From the entries below, copy out all lines holding "number".

▶ _RECORDS TO PROCESS_:
⟨
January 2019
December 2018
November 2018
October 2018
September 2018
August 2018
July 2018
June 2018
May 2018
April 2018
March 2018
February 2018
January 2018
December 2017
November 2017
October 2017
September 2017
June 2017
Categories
⟩
⟨
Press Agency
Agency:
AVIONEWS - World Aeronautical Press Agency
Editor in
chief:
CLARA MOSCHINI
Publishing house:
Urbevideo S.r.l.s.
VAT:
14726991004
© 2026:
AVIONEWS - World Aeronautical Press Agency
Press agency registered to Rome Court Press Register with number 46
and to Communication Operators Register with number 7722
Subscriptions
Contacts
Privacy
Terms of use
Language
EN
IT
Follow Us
⟩
▶ _RESULT OF THIS EXERCISE_:
Press agency registered to Rome Court Press Register with number 46
and to Communication Operators Register with number 7722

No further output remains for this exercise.